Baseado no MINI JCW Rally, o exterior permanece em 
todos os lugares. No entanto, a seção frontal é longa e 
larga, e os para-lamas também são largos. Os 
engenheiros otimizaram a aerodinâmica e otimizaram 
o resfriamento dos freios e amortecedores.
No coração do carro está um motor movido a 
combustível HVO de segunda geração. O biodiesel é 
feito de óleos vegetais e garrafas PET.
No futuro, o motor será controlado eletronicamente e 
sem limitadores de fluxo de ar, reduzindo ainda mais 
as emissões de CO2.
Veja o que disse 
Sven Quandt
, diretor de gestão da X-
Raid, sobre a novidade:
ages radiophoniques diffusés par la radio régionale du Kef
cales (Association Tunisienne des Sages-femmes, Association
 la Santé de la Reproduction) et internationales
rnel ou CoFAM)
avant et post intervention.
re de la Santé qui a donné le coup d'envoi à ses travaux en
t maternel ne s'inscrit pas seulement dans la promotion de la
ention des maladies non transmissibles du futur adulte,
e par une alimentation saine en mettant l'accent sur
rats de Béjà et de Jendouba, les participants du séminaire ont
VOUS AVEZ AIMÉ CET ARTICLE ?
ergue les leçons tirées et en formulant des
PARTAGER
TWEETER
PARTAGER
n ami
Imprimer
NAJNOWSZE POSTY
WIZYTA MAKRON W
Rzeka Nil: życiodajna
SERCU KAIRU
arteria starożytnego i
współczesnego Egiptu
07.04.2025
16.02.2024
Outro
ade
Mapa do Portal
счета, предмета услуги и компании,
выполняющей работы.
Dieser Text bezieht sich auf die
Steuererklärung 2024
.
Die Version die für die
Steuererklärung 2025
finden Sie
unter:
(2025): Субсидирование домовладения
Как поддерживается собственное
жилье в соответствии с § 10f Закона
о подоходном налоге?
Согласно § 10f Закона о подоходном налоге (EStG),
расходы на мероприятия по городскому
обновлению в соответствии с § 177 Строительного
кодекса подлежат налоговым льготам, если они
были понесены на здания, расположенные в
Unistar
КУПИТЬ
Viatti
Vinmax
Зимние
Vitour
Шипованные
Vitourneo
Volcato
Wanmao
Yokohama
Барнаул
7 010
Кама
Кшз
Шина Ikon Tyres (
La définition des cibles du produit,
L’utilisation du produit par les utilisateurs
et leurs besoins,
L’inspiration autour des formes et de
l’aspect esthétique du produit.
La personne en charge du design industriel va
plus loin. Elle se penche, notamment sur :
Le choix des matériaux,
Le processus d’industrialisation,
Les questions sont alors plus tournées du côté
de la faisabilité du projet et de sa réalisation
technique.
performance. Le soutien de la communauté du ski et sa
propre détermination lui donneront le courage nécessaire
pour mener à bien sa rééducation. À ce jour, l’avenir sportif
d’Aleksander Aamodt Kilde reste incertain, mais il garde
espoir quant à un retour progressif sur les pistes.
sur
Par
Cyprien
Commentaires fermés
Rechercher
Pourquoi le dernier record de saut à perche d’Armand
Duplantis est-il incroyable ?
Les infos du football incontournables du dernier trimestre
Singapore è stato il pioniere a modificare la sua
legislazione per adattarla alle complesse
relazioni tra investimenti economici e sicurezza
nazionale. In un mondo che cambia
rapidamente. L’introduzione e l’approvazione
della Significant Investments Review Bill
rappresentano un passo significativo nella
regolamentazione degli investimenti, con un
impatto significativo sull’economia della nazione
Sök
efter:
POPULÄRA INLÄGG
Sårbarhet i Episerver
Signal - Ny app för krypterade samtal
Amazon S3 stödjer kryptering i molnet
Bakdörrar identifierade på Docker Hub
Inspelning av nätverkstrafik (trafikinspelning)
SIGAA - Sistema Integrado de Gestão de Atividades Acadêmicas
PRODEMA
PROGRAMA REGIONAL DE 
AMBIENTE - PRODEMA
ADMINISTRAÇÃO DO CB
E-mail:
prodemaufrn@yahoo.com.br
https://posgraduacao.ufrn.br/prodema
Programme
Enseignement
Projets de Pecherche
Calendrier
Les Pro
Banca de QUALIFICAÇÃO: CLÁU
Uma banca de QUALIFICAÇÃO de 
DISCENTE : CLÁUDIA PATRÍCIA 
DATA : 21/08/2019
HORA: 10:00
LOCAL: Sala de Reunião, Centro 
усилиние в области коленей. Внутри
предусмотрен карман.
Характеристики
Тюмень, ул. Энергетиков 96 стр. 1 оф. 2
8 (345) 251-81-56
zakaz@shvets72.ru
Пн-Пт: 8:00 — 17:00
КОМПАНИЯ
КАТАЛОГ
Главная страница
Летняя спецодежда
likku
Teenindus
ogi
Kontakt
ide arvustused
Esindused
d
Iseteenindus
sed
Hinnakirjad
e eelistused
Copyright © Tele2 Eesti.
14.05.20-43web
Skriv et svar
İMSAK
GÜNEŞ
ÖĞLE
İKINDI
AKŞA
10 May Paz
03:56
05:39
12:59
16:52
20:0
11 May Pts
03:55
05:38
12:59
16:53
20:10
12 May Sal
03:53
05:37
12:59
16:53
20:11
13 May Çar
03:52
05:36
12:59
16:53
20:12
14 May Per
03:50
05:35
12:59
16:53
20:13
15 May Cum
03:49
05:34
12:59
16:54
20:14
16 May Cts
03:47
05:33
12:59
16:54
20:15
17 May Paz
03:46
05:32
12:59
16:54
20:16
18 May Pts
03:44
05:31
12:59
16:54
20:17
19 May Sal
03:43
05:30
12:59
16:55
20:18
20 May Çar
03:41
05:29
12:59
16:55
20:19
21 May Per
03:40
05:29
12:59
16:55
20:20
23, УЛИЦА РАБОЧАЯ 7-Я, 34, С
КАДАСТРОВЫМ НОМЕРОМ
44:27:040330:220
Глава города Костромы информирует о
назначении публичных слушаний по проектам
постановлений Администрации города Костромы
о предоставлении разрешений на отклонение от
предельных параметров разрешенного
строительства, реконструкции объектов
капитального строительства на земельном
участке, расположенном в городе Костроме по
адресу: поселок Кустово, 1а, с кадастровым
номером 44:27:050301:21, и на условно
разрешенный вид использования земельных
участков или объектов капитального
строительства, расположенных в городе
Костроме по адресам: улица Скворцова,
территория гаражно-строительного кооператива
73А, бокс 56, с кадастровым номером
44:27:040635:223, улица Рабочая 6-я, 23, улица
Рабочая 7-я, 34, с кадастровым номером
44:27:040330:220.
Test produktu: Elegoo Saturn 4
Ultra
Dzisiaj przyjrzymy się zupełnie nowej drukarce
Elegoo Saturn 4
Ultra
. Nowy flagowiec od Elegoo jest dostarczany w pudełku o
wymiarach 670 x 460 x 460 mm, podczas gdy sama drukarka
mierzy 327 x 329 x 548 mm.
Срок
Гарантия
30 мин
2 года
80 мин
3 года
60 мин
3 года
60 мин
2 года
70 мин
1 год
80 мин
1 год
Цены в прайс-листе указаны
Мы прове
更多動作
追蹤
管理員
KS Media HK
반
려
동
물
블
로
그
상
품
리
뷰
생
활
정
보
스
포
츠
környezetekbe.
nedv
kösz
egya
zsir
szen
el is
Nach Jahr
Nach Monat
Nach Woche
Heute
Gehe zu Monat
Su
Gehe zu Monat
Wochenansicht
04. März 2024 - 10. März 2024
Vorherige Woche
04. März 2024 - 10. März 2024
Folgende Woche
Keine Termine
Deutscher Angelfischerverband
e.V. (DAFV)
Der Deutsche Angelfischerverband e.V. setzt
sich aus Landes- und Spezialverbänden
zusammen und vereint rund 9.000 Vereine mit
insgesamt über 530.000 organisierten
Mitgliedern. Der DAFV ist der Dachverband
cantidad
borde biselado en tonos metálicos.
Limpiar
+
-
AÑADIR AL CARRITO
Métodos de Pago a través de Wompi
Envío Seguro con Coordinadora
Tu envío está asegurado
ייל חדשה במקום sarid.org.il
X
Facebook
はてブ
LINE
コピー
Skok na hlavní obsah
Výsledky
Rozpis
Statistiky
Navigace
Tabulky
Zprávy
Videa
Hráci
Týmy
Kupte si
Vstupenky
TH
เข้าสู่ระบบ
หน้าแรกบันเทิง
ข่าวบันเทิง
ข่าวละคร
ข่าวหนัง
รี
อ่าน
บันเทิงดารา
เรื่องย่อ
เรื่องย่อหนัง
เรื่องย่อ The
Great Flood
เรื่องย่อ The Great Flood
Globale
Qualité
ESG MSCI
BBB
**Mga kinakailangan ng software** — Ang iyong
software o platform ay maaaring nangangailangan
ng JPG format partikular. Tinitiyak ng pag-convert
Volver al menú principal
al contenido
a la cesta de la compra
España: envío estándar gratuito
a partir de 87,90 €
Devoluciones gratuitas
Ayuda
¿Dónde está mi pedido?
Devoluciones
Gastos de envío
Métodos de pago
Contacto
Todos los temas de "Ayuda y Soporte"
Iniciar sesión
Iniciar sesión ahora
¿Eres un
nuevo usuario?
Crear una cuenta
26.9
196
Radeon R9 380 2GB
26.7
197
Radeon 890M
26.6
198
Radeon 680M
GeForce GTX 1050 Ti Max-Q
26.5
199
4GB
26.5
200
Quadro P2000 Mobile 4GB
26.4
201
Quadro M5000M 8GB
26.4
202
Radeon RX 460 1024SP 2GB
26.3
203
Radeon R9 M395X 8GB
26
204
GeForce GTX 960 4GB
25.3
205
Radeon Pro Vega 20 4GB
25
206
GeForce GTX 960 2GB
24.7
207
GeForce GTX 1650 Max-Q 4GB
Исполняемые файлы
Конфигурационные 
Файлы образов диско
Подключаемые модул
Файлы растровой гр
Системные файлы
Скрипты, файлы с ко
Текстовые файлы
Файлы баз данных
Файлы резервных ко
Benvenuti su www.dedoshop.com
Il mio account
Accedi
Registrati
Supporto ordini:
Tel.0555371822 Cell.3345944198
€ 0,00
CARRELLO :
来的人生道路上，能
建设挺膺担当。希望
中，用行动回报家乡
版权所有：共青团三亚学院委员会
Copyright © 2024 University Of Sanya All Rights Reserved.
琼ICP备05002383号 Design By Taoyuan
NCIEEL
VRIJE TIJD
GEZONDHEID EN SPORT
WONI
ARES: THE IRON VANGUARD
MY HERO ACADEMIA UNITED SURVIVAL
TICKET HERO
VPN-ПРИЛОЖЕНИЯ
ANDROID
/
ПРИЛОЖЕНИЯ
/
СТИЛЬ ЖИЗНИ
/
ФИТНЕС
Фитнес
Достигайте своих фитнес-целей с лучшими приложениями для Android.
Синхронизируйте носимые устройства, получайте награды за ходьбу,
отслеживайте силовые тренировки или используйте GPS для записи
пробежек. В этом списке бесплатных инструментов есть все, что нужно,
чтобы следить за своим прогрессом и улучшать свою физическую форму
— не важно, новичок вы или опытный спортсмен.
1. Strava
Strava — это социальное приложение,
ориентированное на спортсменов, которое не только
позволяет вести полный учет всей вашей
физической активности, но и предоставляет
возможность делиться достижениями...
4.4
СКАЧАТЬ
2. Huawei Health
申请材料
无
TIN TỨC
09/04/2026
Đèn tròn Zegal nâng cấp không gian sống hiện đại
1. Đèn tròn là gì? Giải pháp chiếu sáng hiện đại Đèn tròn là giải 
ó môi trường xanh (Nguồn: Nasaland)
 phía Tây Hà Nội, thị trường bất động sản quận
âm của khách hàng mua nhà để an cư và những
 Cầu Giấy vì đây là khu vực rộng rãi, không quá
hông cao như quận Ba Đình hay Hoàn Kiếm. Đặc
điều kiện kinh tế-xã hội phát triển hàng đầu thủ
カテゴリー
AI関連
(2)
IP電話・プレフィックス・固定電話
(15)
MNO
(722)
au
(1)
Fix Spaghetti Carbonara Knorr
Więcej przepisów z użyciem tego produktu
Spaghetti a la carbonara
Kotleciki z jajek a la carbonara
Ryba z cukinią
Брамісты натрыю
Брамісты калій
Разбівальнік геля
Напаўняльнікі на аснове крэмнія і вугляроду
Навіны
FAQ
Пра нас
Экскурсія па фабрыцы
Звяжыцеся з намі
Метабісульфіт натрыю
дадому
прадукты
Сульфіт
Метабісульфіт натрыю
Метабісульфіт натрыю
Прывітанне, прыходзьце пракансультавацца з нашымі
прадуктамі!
────────────────────
» **THE TASK**
Using the entries above, give back exactly the line containing "feito de óleos vegetais e garrafas PET.", the line containing "ention des maladies", and every line between them, and nothing else.

» **REPLY TO THE EXERCISE**
feito de óleos vegetais e garrafas PET.
No futuro, o motor será controlado eletronicamente e 
sem limitadores de fluxo de ar, reduzindo ainda mais 
as emissões de CO2.
Veja o que disse 
Sven Quandt
, diretor de gestão da X-
Raid, sobre a novidade:
ages radiophoniques diffusés par la radio régionale du Kef
cales (Association Tunisienne des Sages-femmes, Association
 la Santé de la Reproduction) et internationales
rnel ou CoFAM)
avant et post intervention.
re de la Santé qui a donné le coup d'envoi à ses travaux en
t maternel ne s'inscrit pas seulement dans la promotion de la
ention des maladies non transmissibles du futur adulte,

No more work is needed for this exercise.